Second: The Interwebs. So NBC has insisted on tape-delaying various events, including snowboard cross, skiing events, and all the short track events that don’t involve Apolo Ohno, which are relegated to the late night block with Mary Carillo and her dead eyes (more on that later). BUT. They still have live results on nbcolympics.com, so if you wander over there during the day to, say, check on how your pet luger is doing, you’ll see a great big animated graphic trumpeting Seth Wescott’s surprise repeat gold. When you had planned on watching that race after you finished your work.
I’m just confused about why NBC can’t manage to stick to one or the other. Either you’re going to tape-delay the events, and make us wait to watch them, OR you’re going to tell us who won as soon as they happen. WHY ARE YOU DOING BOTH?! It’s infuriating. Almost as infuriating as the fact that there’s nothing on the television for me to watch at work other than CURLING. SERIOUSLY. Today, there was nothing on except curling on USA until 3 p.m., when NBC started showing tape-delayed cross-country skiing. While the ladies’ downhill was happening, as told me. Pat, interestingly, is actually attending the Olympics with his family. And he’s a more efficient news source when he’s on vacation than NBC is while doing their effing jobs. DUDE, NBC. Stop sucking.

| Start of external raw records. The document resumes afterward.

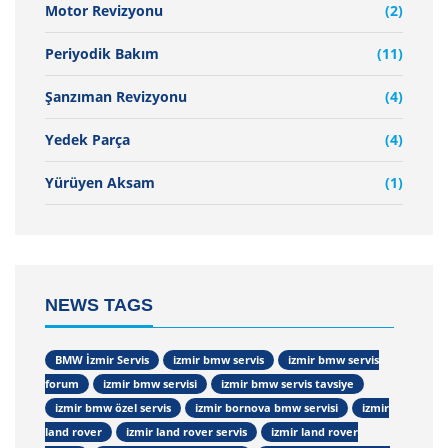
Motor Revizyonu
(2)
Periyodik Bakım
(11)
Şanzıman Revizyonu
(4)
Yedek Parça
(4)
Yürüyen Aksam
(1)
NEWS TAGS
BMW İzmir Servis
izmir bmw servis
izmir bmw servis
forum
izmir bmw servisi
izmir bmw servis tavsiye
izmir bmw özel servis
izmir bornova bmw servisi
izmir
land rover
izmir land rover servis
izmir land rover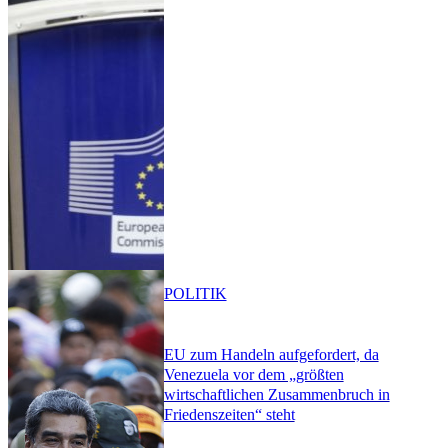
POLITIK
EU zum Handeln aufgefordert, da
Venezuela vor dem „größten
wirtschaftlichen Zusammenbruch in
Friedenszeiten“ steht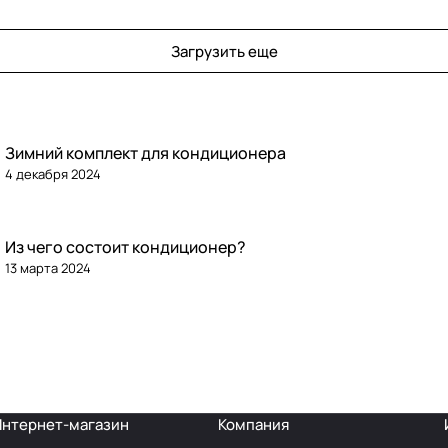
Загрузить еще
Зимний комплект для кондиционера
4 декабря 2024
Из чего состоит кондиционер?
13 марта 2024
Интернет-магазин
Компания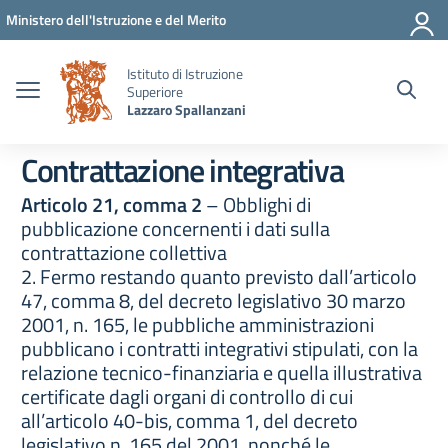
Vai ai contenuti
Vai al menu di navigazione
Vai al footer
Ministero dell'Istruzione e del Merito
Istituto di Istruzione
Superiore
Lazzaro Spallanzani
Contrattazione integrativa
Articolo 21, comma 2
– Obblighi di
pubblicazione concernenti i dati sulla
contrattazione collettiva
2. Fermo restando quanto previsto dall’articolo
47, comma 8, del decreto legislativo 30 marzo
2001, n. 165, le pubbliche amministrazioni
pubblicano i contratti integrativi stipulati, con la
relazione tecnico-finanziaria e quella illustrativa
certificate dagli organi di controllo di cui
all’articolo 40-bis, comma 1, del decreto
legislativo n. 165 del 2001, nonché le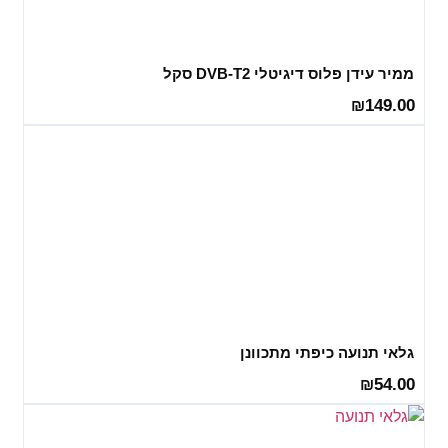
ממיר עידן פלוס דיגיטלי DVB-T2 סקל
149.00
₪
גלאי תנועה כיפתי מתכוונן
54.00
₪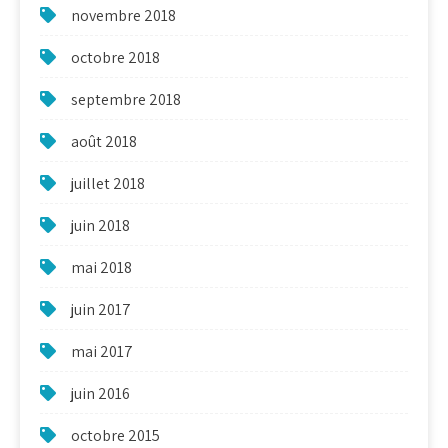
novembre 2018
octobre 2018
septembre 2018
août 2018
juillet 2018
juin 2018
mai 2018
juin 2017
mai 2017
juin 2016
octobre 2015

Third, the insane features. I know it’s a hoary cliché with, like, cobwebs on it at this point to talk about how NBC’s features are maudlin, overblown, and ridiculous. But I think they’re even worse this year. Don’t get me wrong; I love anything that reminds me that Evgeni Plushenko is a Bedazzled Darth Vader. But in Beijing, we had NBA players wandering around the Great Wall of China, and that, at least, was kind of interesting, because Dwight Howard looks funny next to befuddled Chinese tour guides. In Vancouver, which from all accounts is a completely lovely city full of delightful people, good food, and high-qualify drugs, we have MARY GODDAMN CARILLO asking some poor Yukoner when he first met a polar bear. DURING LIVE SPORTS, Mary “I do love tennis” Carillo and her dead eyes are interrogating innocent Canadians about their wildlife! WHAT THE FUCK, NBC.

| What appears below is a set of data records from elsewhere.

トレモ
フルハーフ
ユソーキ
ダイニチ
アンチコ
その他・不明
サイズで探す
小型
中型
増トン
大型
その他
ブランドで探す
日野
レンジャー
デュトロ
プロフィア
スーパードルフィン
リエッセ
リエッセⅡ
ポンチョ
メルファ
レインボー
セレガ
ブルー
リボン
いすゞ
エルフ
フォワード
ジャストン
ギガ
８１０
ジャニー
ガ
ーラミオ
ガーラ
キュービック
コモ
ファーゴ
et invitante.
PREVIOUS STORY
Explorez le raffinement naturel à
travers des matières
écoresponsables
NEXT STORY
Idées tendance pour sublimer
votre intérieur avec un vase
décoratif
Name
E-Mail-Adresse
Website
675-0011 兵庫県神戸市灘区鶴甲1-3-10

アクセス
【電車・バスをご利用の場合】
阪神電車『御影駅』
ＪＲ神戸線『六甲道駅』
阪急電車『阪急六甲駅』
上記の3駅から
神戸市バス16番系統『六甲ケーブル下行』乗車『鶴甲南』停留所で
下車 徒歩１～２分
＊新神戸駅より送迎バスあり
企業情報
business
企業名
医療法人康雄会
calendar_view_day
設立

This is not to say there aren’t good things. NBC finally took Dick Button out of the figure skating commentators’ booth (although they retained underminery Sandra Bezic and excitable gnome Scott Hamilton), and they’ve hired some reasonably intelligent people to call sports they specialize in, like Jonny Moseley, who did a respectable job with moguls, and Dan Jansen, who barely looks like he’s aged since his Visa commercial. And have I mentioned how I enjoy Brian Williams? I do. And I like how the Today Show folks are calling their satellite studio “Studio 1-Eh.”
Oh! But one other thing? What the HELL is up with all the fucking Dreamworks promos? It’s not just that the creators of How to Train Your Dragon bought like forty-seven-thousand ad spots during these Games, NO. They actually paid to have the commentators kick to the ad with drivel like, “Well, if you thought that ski jumping was great, wait till you see what our friends at Dreamworks have dreamed up! They think they know how Vikings might have ski jumped!” And then there are some antiseptic animations that make Shrek look like Akira and it SUCKS.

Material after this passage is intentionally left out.